Kolektibilitas 2: Dalam Perhatian Khusus, menunjukkan debitur yang menunggak pembayaran pokok dan/atau bunga selama 1-90 hari.
Kolektibilitas 3: Kurang Lancar, menandakan debitur yang menunggak pembayaran pokok dan/atau bunga selama 91-120 hari.
Kolektibilitas 4: Diragukan, mengindikasikan debitur yang menunggak pembayaran pokok dan/atau bunga selama 121-180 hari.
Kolektibilitas 5: Macet, menunjukkan debitur yang menunggak pembayaran pokok dan/atau bunga selama lebih dari 180 hari.

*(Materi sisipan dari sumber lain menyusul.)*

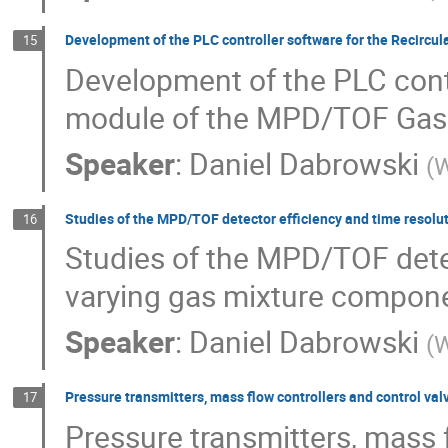
Development of the PLC controller software for the Recirc
15
Development of the PLC contr
module of the MPD/TOF Gas
Speaker
:
Daniel Dabrowski
(
W
Studies of the MPD/TOF detector efficiency and time resolu
16
Studies of the MPD/TOF detec
varying gas mixture compone
Speaker
:
Daniel Dabrowski
(
W
Pressure transmitters, mass flow controllers and control val
17
Pressure transmitters, mass f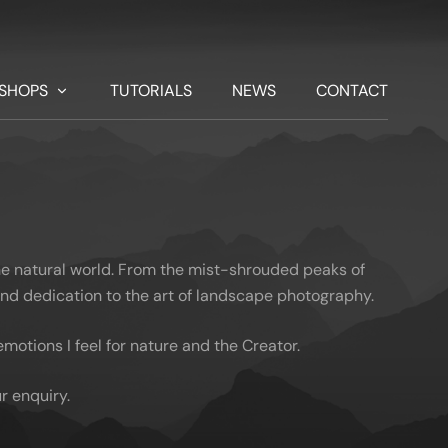
SHOPS
TUTORIALS
NEWS
CONTACT
he natural world. From the mist-shrouded peaks of
 and dedication to the art of landscape photography.
otions I feel for nature and the Creator.
r enquiry.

Dampak dan Imbauan dari OJK
Dalam situasi ini, Otoritas Jasa Keuangan (OJK) telah mengimbau masyarakat, terutama mahasiswa, untuk lebih waspada saat berurusan dengan layanan pembayaran tertunda (paylater) atau pinjaman online (pinjol). Keterlambatan pembayaran dapat berdampak pada skor kredit yang tercatat dalam sistem SLIK.
Frederica Widyasari Dewi, Kepala Eksekutif Pengawas Perilaku Pelaku Usaha Jasa Keuangan, Edukasi dan Perlindungan Konsumen OJK, menekankan bahwa bahkan tunggakan kecil sebesar Rp300.000 hingga Rp400.000 saja dapat merusak skor kredit. Hal ini pada akhirnya dapat mempengaruhi kemampuan seseorang untuk mengajukan pinjaman seperti Kredit Pemilikan Rumah (KPR), mendapatkan beasiswa, atau bahkan memperoleh pekerjaan.

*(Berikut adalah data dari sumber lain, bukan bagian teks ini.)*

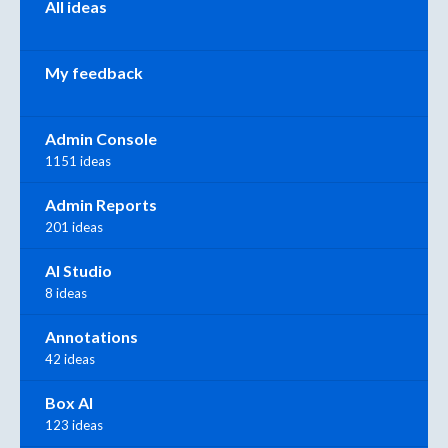
All ideas
My feedback
Admin Console
1151 ideas
Admin Reports
201 ideas
AI Studio
8 ideas
Annotations
42 ideas
Box AI
123 ideas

Dia juga mengingatkan bahwa banyak orang mengalami kesulitan saat mencoba untuk melunasi pinjaman atau paylater yang tertunda, karena beberapa layanan pinjaman online mungkin telah ditutup, sulit dihubungi, atau menghadapi masalah lain yang menghambat proses pelunasan.
Dalam menghadapi perkembangan ini, penting bagi setiap individu untuk berhati-hati saat menggunakan layanan keuangan semacam ini. Situasi seperti yang dijelaskan di atas nyata dan dapat terjadi di sekitar kita. Oleh karena itu, pemahaman dan langkah yang bijaksana dalam mengelola keuangan sangatlah penting.